Since most of the ACVV (75%, 15/20) and some of the UPVD (45%, 9/20) patients exhibited bilateral E-effects, we further analyzed the absolute value and symmetry of the bilateral E-effect in these patients. Specifically, in patients and healthy controls, the symmetry of the E-effect of HT-SVV when the head tilted to both sides is the intra-group comparison. The absolute value of the E-effect of patients with head tilt to both sides was compared with the mean of the absolute value of the E-effect of the healthy control group between groups. In the healthy control group, the range of the E-effect was 0.1–9.5°, and the mean absolute value of the bilateral E-effect was 4.5 ± 2.1°. The absolute value of the bilateral E-effect in the three groups was significantly higher than that in the healthy control group. Among the groups, the absolute value of the ipsilesional E-effect in the UPVD group was significantly higher than that of the contralesional E-effect, indicating an asymmetric E-effect. However, we found no significant difference in the absolute value of the bilateral E-effect between the BI and CI groups, showing a symmetrical increase in the pathological E-effect (Figure 6 and Table 3).

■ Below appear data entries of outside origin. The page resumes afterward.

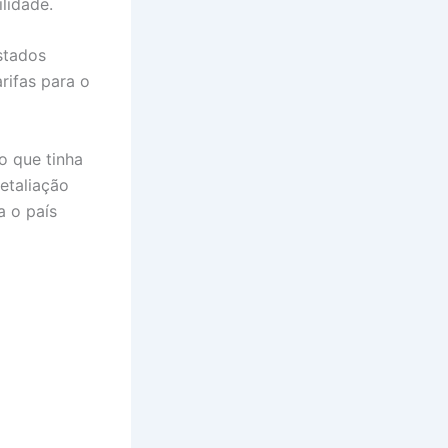
ilidade.
stados
rifas para o
o que tinha
etaliação
a o país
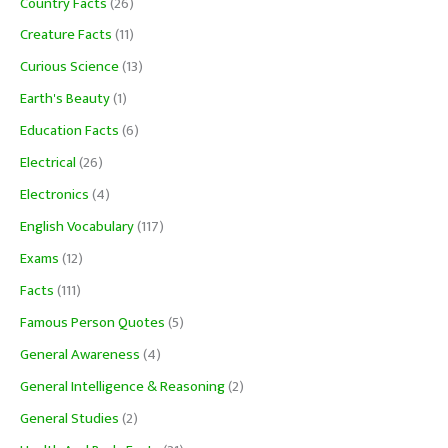
Country Facts
(26)
Creature Facts
(11)
Curious Science
(13)
Earth's Beauty
(1)
Education Facts
(6)
Electrical
(26)
Electronics
(4)
English Vocabulary
(117)
Exams
(12)
Facts
(111)
Famous Person Quotes
(5)
General Awareness
(4)
General Intelligence & Reasoning
(2)
General Studies
(2)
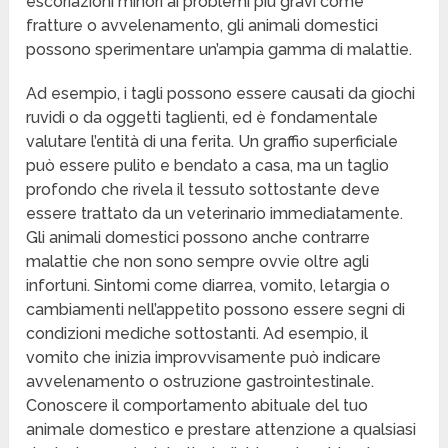
escoriazioni minori ai problemi più gravi come
fratture o avvelenamento, gli animali domestici
possono sperimentare un’ampia gamma di malattie.
Ad esempio, i tagli possono essere causati da giochi
ruvidi o da oggetti taglienti, ed è fondamentale
valutare l’entità di una ferita. Un graffio superficiale
può essere pulito e bendato a casa, ma un taglio
profondo che rivela il tessuto sottostante deve
essere trattato da un veterinario immediatamente.
Gli animali domestici possono anche contrarre
malattie che non sono sempre ovvie oltre agli
infortuni. Sintomi come diarrea, vomito, letargia o
cambiamenti nell’appetito possono essere segni di
condizioni mediche sottostanti. Ad esempio, il
vomito che inizia improvvisamente può indicare
avvelenamento o ostruzione gastrointestinale.
Conoscere il comportamento abituale del tuo
animale domestico e prestare attenzione a qualsiasi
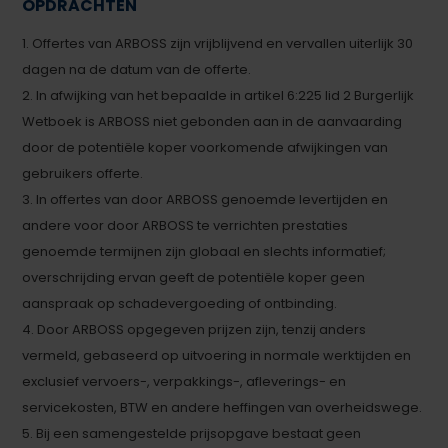
OPDRACHTEN
1. Offertes van ARBOSS zijn vrijblijvend en vervallen uiterlijk 30
dagen na de datum van de offerte.
2. In afwijking van het bepaalde in artikel 6:225 lid 2 Burgerlijk
Wetboek is ARBOSS niet gebonden aan in de aanvaarding
door de potentiële koper voorkomende afwijkingen van
gebruikers offerte.
3. In offertes van door ARBOSS genoemde levertijden en
andere voor door ARBOSS te verrichten prestaties
genoemde termijnen zijn globaal en slechts informatief;
overschrijding ervan geeft de potentiële koper geen
aanspraak op schadevergoeding of ontbinding.
4. Door ARBOSS opgegeven prijzen zijn, tenzij anders
vermeld, gebaseerd op uitvoering in normale werktijden en
exclusief vervoers-, verpakkings-, afleverings- en
servicekosten, BTW en andere heffingen van overheidswege.
5. Bij een samengestelde prijsopgave bestaat geen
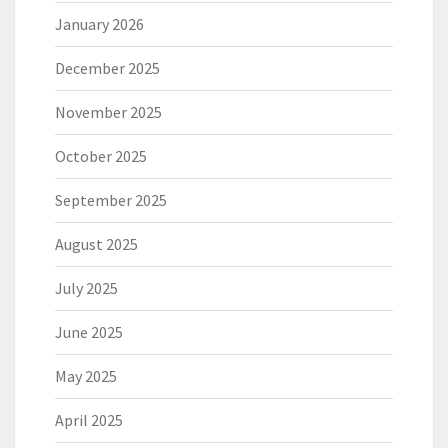
January 2026
December 2025
November 2025
October 2025
September 2025
August 2025
July 2025
June 2025
May 2025
April 2025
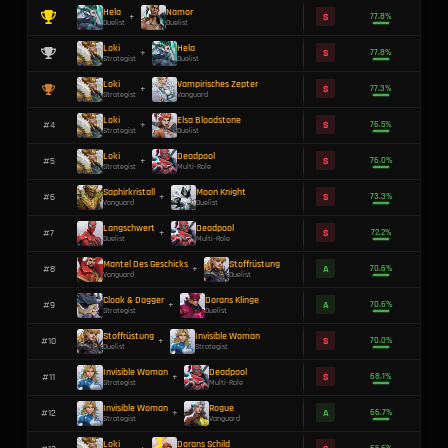
RANG
HELDEN-SYNERGIE
Hela
Namor
+
Duelist
Duelist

Figure 6. Difference analysis of the mean value of the bilateral E-effect in three patient groups. *P < 0.05. UPVD, unilateral peripheral vestibular disorders.
Discussion
As with UPVD patients, we found that certain patients with ACVV, including that caused by LMI (100%, 2/2), pontine infarction (21%, 3/14), and cerebellar infarction (35%, 7/20), showed ipsiversive OTR. However, other patients with ACVV caused by MMI (50%, 1/2), partial pontine infarction (42%, 6/14), midbrain infarction (100%, 2/2), and cerebellar infarction (30.0%, 6/20) showed contraversive OTR. The graviceptive brainstem pathways originate from the vestibular nuclei (VN), cross the midline at the pontine level, and ascend in the medial longitudinal fascicle to the interstitial nucleus of Cajal (INC) in the midbrain. Therefore, lesions involving the medulla or those caudal to the pons before decussation cause ipsiversive OTR, whereas lesions affecting the region rostral to the pons and midbrain cause contraversive OTR (10). The direction of OTR is often uncertain in patients with lesions at the pontomedullary junction (20–22). There are several reasons for this. First, the precise anatomical localization of the level of the crossing of the graviceptive pathways has not been conducted (23). Second, medullary lesions, such as medial and lateral lesions of the medulla, involve different vestibular structures (VN, nucleus prepositus hypoglossi, inferior cerebellar peduncle, etc.) and thus lead to different OTR patterns (20).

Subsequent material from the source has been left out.